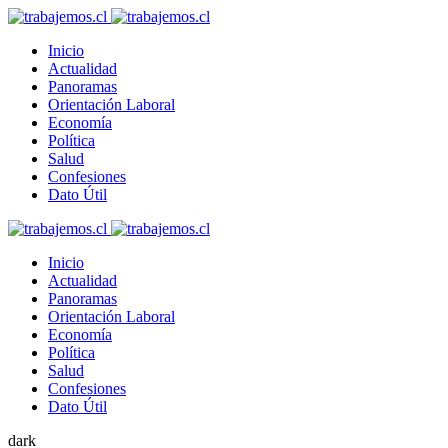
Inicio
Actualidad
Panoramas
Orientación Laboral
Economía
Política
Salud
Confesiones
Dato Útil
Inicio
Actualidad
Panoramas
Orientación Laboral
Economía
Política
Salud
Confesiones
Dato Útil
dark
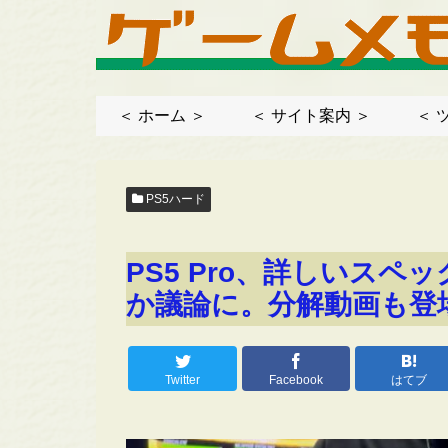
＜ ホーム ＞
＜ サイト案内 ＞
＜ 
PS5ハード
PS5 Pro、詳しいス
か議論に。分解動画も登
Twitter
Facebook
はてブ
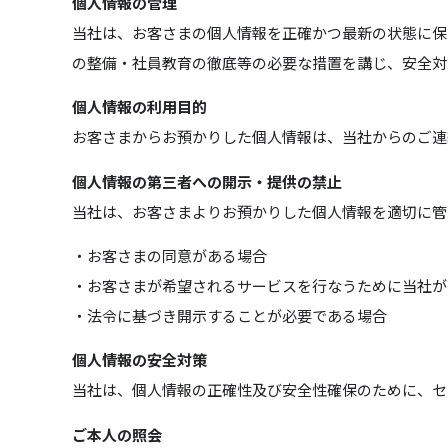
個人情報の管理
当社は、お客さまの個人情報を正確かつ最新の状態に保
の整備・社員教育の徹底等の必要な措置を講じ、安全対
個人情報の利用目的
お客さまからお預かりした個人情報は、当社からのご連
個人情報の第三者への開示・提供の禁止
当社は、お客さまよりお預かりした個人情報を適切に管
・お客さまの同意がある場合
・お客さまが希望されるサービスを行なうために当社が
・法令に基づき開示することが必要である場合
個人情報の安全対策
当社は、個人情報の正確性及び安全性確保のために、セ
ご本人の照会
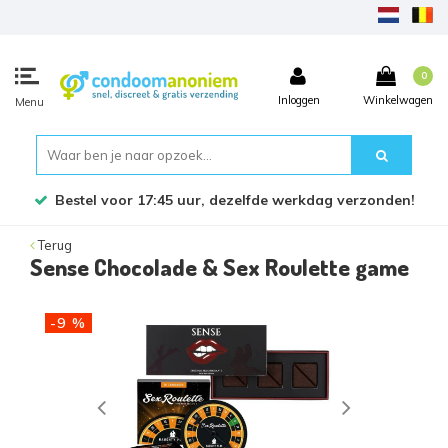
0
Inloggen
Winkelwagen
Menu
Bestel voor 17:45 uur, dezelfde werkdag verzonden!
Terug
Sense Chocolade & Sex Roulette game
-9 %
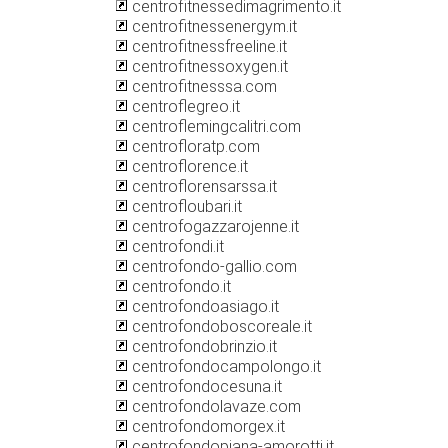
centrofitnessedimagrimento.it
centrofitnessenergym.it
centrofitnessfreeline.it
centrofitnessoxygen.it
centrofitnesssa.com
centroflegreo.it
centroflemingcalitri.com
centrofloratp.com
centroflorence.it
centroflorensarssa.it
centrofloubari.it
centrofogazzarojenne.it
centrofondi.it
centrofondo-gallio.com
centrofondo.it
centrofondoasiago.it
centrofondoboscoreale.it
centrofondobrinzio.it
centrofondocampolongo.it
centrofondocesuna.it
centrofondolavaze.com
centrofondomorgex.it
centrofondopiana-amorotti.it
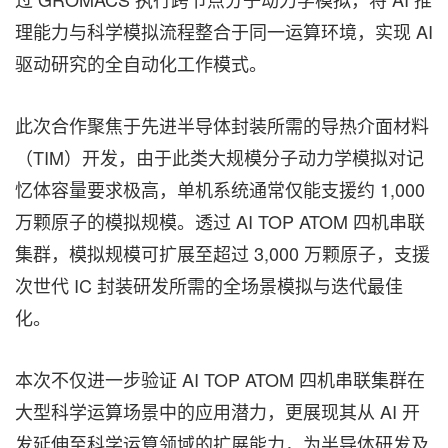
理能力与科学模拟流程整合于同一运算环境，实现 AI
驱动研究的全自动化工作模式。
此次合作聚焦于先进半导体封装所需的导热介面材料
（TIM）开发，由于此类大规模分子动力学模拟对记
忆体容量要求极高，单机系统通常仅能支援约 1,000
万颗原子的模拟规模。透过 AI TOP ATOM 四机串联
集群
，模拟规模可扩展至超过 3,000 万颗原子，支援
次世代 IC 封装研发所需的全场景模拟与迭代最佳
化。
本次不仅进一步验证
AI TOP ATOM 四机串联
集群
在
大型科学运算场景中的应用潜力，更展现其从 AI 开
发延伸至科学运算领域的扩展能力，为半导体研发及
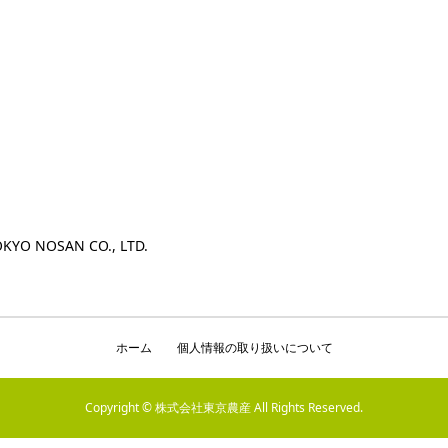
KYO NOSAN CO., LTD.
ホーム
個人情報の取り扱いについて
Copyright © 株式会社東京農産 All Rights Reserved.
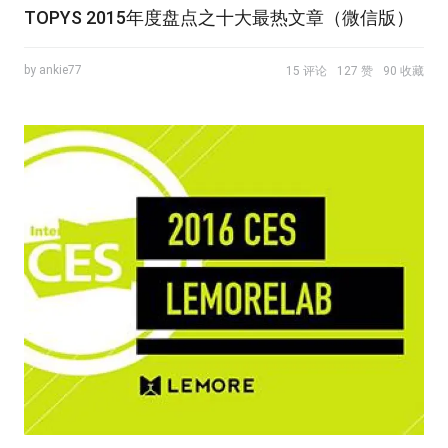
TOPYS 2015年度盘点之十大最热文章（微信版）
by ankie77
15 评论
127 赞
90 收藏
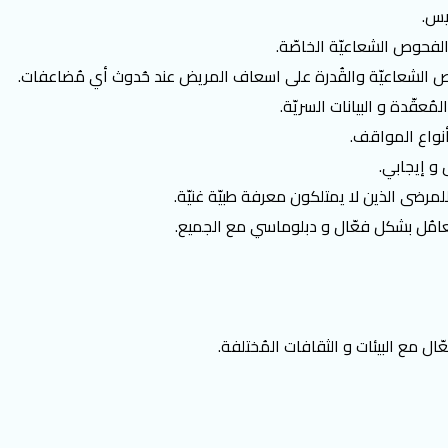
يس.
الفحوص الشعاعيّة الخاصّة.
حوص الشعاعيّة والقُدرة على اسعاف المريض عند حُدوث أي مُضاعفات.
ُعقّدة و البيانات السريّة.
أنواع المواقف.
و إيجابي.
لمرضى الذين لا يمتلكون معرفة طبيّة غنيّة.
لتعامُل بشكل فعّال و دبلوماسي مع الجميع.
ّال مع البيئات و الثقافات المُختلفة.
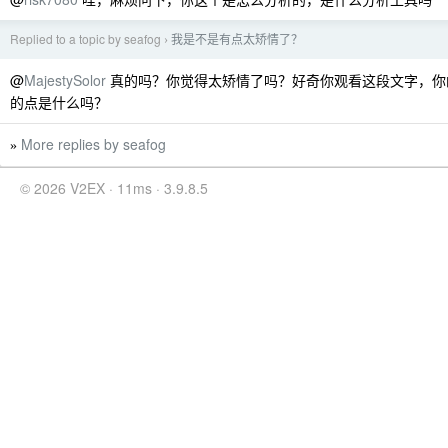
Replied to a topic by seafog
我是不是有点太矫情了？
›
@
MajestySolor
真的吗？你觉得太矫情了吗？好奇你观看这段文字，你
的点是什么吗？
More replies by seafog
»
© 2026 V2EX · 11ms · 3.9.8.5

* * *

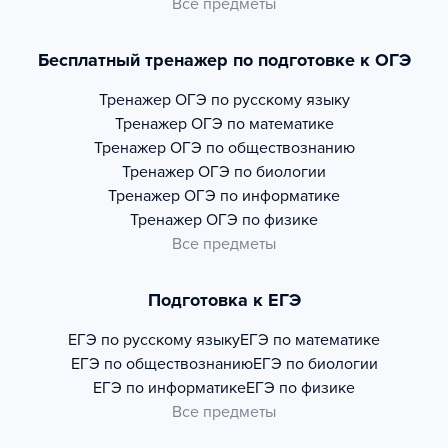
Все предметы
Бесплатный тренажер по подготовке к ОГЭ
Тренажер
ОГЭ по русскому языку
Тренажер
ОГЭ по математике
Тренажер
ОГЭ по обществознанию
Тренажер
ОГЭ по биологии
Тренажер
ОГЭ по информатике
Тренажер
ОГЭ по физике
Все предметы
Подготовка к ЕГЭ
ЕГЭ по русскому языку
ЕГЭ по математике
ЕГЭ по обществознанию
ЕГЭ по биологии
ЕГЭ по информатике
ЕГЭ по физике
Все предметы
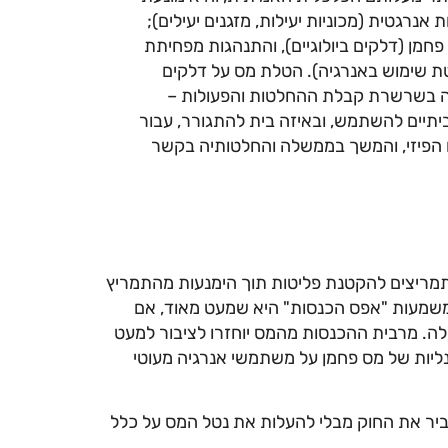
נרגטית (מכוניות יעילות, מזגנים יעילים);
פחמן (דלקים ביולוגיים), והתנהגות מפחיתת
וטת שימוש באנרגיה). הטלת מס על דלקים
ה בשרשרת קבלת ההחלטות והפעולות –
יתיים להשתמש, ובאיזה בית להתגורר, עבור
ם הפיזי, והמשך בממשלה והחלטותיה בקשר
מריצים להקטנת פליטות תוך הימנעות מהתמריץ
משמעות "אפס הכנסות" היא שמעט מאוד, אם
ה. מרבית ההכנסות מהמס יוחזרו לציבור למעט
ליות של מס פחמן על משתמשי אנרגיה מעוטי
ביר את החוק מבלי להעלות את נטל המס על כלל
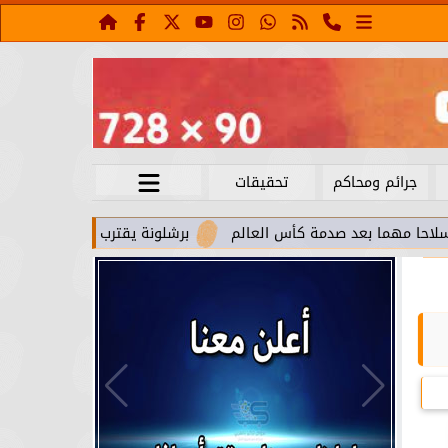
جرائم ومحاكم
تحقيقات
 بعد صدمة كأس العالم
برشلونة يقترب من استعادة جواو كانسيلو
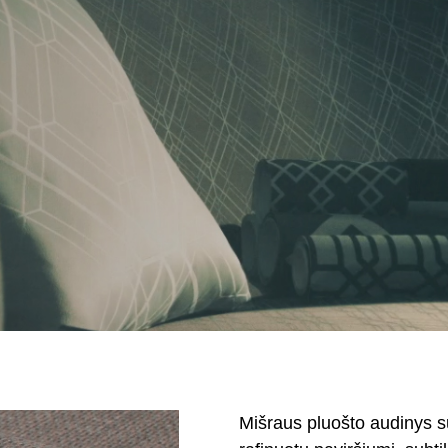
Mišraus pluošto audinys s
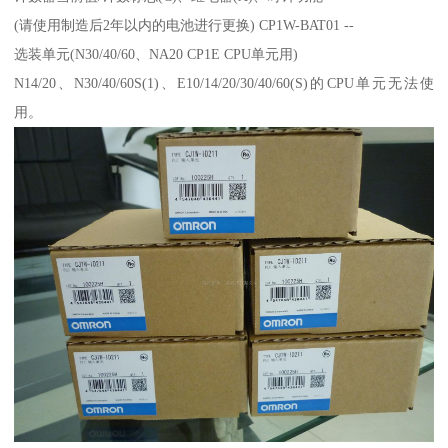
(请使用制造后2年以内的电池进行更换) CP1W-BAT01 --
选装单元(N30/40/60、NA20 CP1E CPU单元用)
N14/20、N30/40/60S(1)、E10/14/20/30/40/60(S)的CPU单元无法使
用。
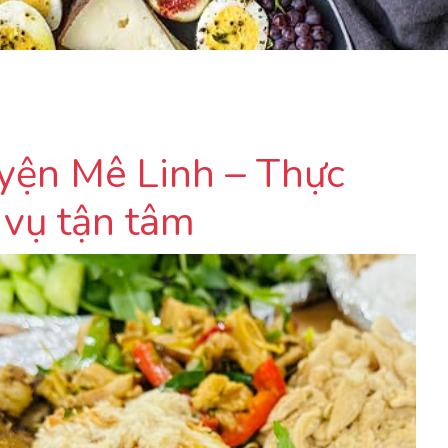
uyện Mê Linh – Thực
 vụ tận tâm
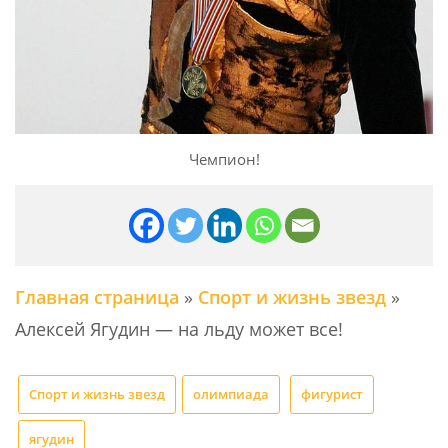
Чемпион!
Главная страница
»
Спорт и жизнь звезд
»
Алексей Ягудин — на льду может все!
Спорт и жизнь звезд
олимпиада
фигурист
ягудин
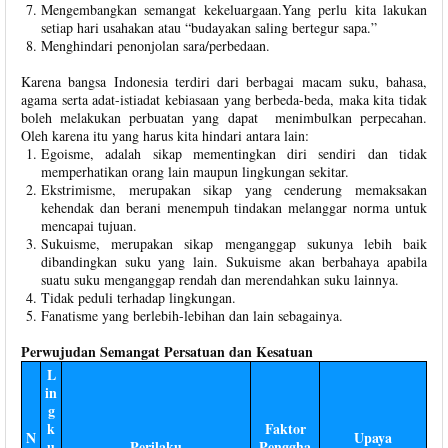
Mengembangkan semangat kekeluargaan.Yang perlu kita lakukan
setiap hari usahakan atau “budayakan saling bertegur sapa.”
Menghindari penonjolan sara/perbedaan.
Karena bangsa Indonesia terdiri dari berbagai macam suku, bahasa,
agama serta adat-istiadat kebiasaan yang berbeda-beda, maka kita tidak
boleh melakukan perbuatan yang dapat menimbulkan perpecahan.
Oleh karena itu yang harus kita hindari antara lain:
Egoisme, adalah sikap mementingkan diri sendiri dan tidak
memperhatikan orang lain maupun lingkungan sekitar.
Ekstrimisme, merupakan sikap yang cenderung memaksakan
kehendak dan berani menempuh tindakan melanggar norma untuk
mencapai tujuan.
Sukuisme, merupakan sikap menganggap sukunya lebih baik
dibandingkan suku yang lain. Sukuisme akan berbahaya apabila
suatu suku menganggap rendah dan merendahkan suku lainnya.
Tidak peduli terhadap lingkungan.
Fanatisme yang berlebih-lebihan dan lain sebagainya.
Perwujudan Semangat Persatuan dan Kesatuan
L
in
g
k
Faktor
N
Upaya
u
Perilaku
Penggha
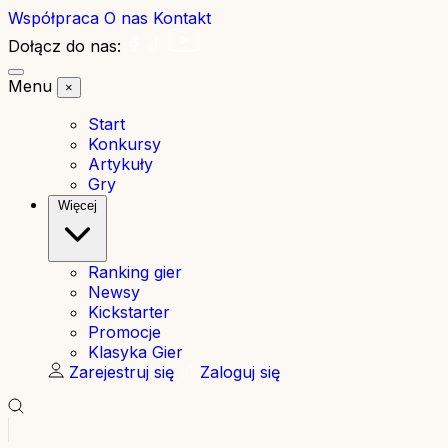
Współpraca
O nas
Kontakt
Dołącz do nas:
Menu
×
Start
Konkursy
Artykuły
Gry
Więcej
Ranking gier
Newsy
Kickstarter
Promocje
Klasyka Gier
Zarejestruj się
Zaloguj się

▸ **Task statement**
Could you repeat exactly the lines in the listing above from the one with "centroflorence.it" down to the one with "centrofondolavaze.com"? Include both of those lines.

▸ **Written response**
centroflorence.it
centroflorensarssa.it
centrofloubari.it
centrofogazzarojenne.it
centrofondi.it
centrofondo-gallio.com
centrofondo.it
centrofondoasiago.it
centrofondoboscoreale.it
centrofondobrinzio.it
centrofondocampolongo.it
centrofondocesuna.it
centrofondolavaze.com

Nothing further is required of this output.